This sounds ominous, this fundamentalist group’s entry complicates thing (religious militias always complicate things they touch, adding one more point of contention). Yet something like it has been predicted for almost three years. Once the Syrian uprising, which had legitimate demands in 2011, became a mainly sectarian enterprise as a Saudi-Qatari proxy war. 
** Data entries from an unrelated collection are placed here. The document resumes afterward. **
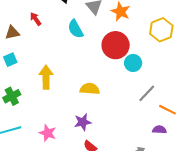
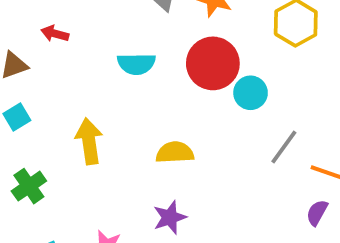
red arrow: (36, 19) -> (55, 34), turned -32
cyan semicircle: (76, 29) -> (136, 64), moved, turned -54
purple semicircle: (159, 130) -> (317, 213), turned -56

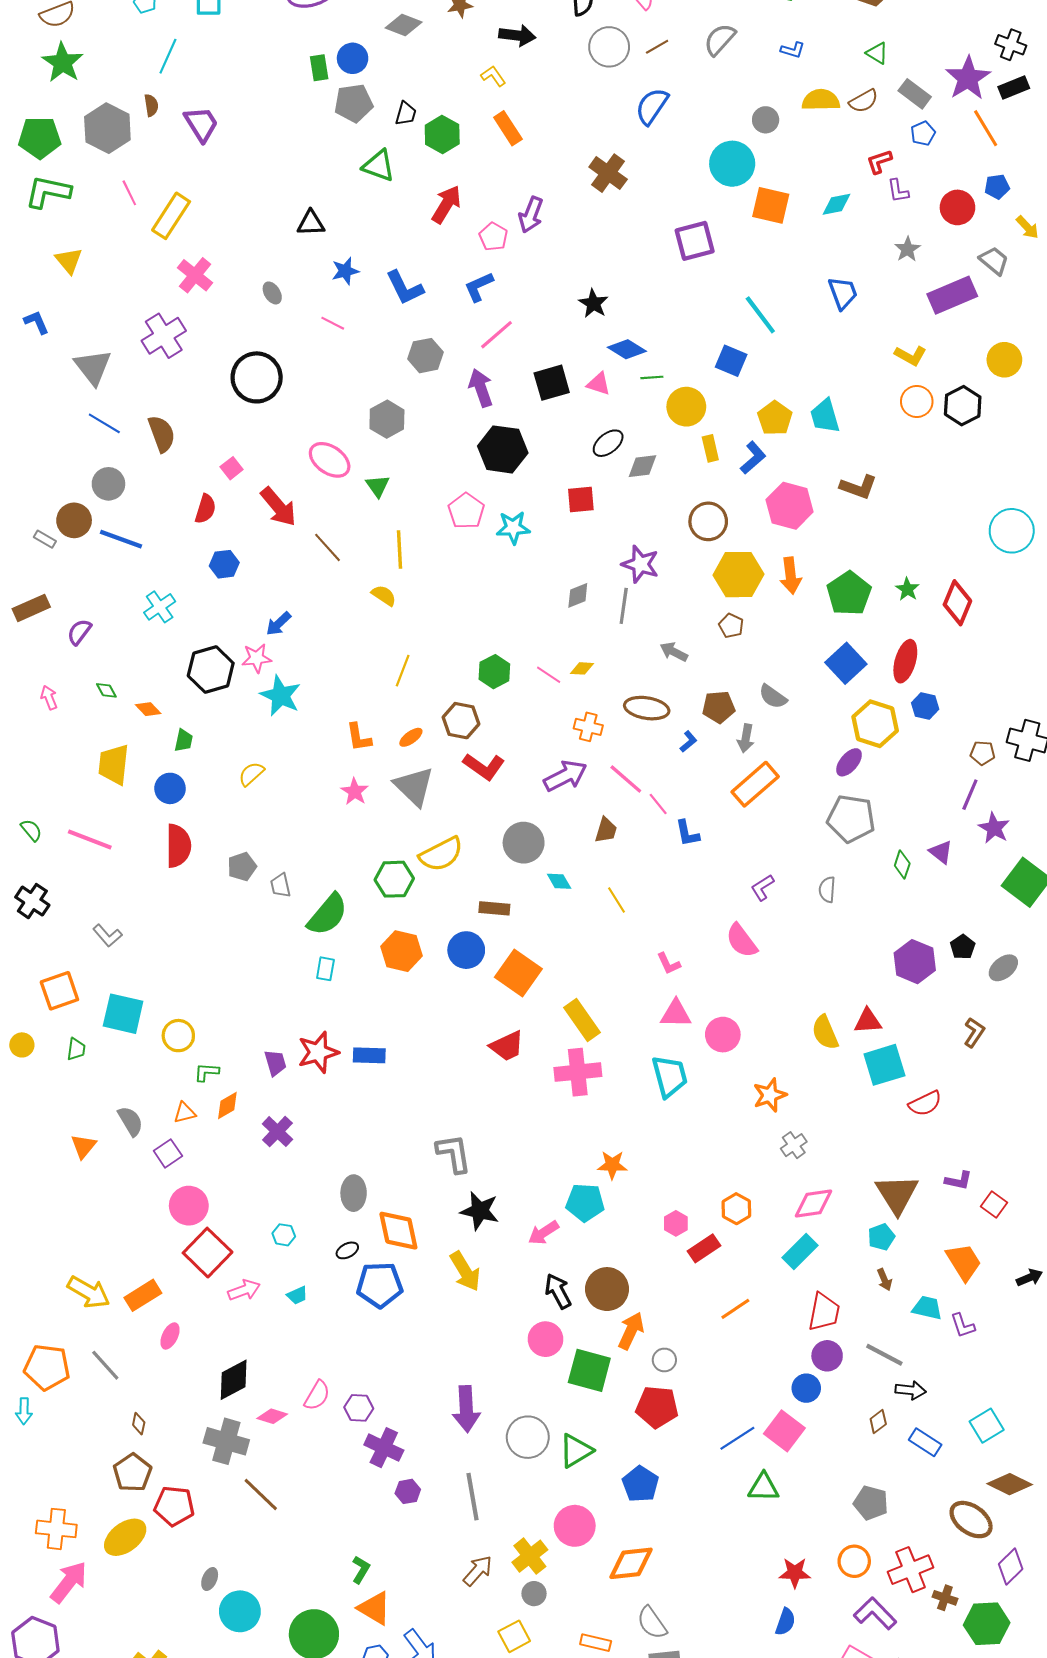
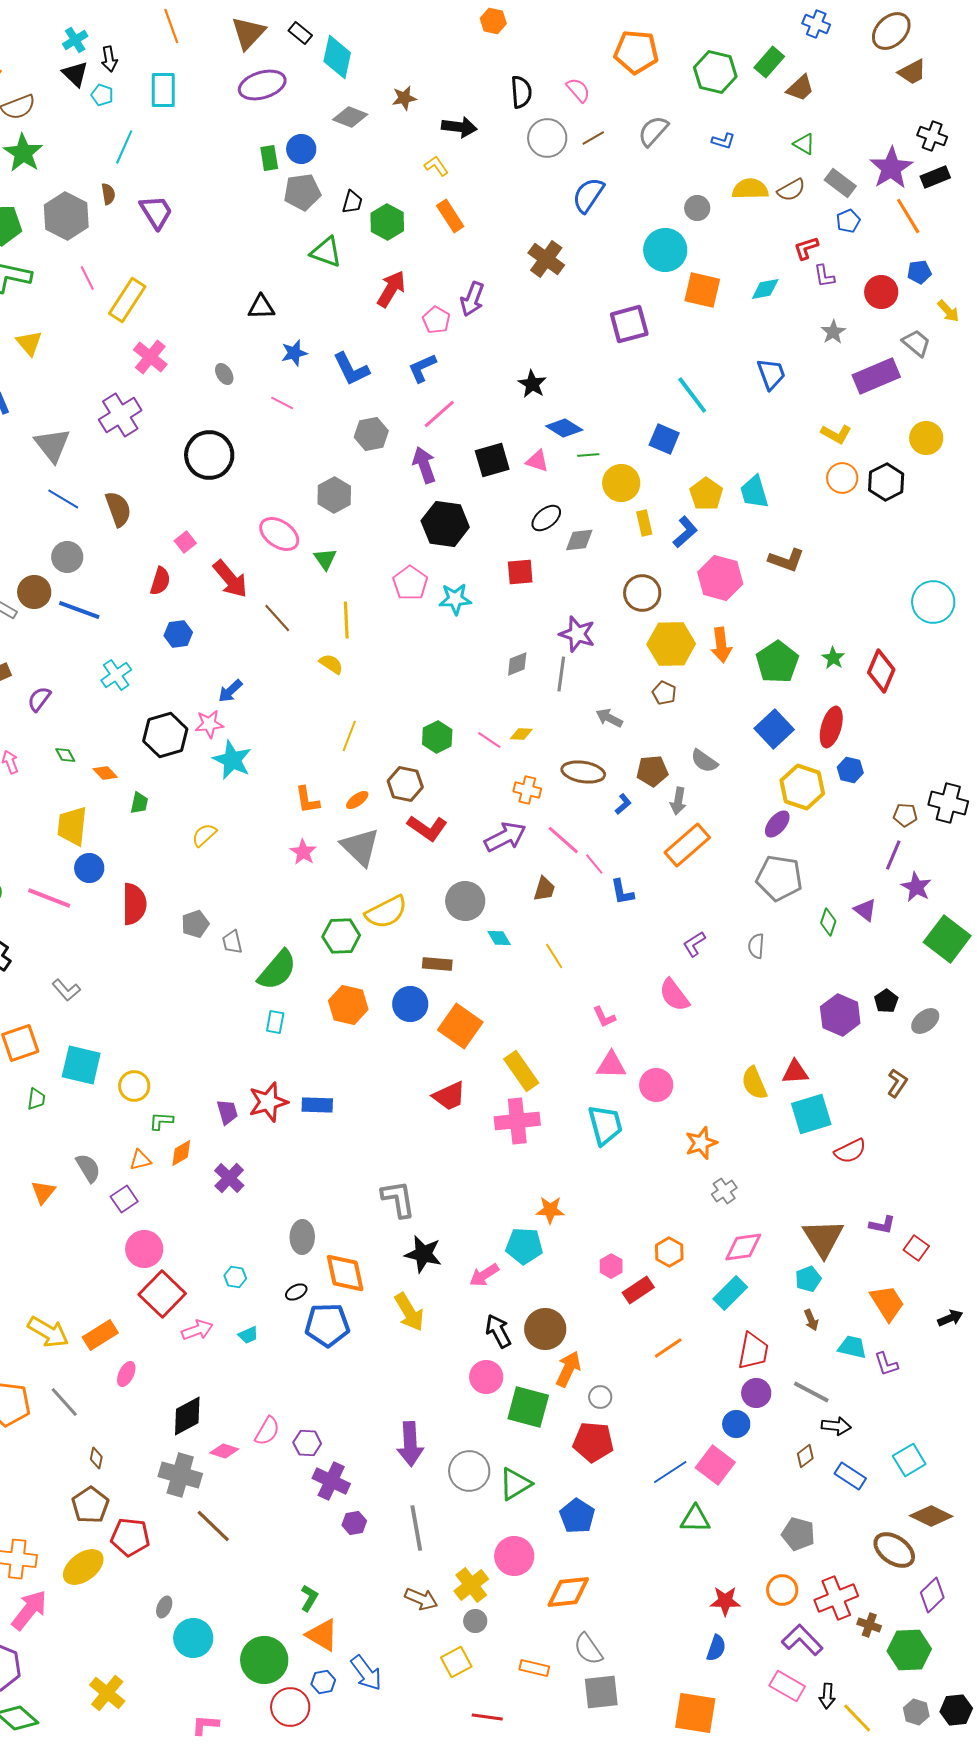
blue circle: (170, 788) -> (89, 868), moved
brown arrow: (478, 1571) -> (421, 1599), turned 72

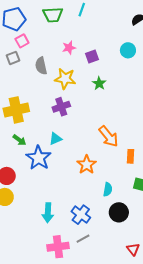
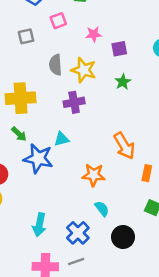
pink square: (22, 41) -> (58, 21), moved
gray semicircle: (41, 66) -> (56, 65), moved
blue star: (39, 158) -> (38, 158), turned -30
orange star: (87, 165) -> (94, 175), turned 30
cyan semicircle: (108, 189) -> (102, 209), moved, turned -56

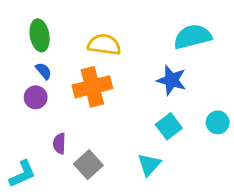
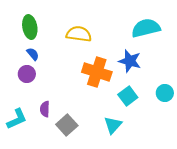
orange cross: (92, 87) -> (97, 72), moved, turned 32
cyan L-shape: (22, 174) -> (17, 119), moved

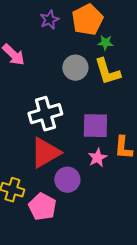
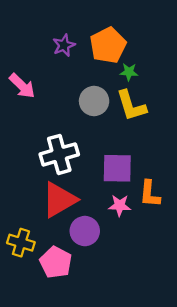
pink star: (97, 158) -> (120, 205), turned 30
All this might be one factor behind the ratcheting up of Salafi terrorist attacks in Iraq and their recent expansion into Lebanon. It is partly an attempt by their patrons and financiers to try and reset things in both countries and see if something works in either country. A Shi’a-dominated government in Baghdad has always been treated in some Arab capitals, especially among the potentates of the Persian Gulf and their Salafi allies, as a ‘loss of Iraq’. As if that country has changed its skin and become something else. It takes a lot of petro-money to run a sustained terrorist enterprise of kind that has been murdering Iraqis. That might explain why a frustrated prime minister Nouri Al-Maliki openly accused both Saudi Arabia and Qatar of fomenting and supporting terrorism



The
other angle is to try and get Hezbollah to pull its forces of Syria. Presumably the idea is that Lebanese deaths from terrorism will create popular pressures on Hezbollah to pull out. The ideal goal is to shift the allegiance of most Lebanese Shi’as away and toward ‘other’ politicians. But that is now as likely as pigs being 
declared halal and kosher and starting to fly. Those ‘other’ politicians are either discredited remnants (feloul) of past Shi’a feudal lords of the South or some known flunkies (a few politicians and clerics) in the pay of the Al Saud princes.

Of course all this can shift again if only Hassan Nasrallah takes down the picture of Ayatollah Ali Khamenei that is probably hanging in his office and replaces it with a picture of the Saudi king.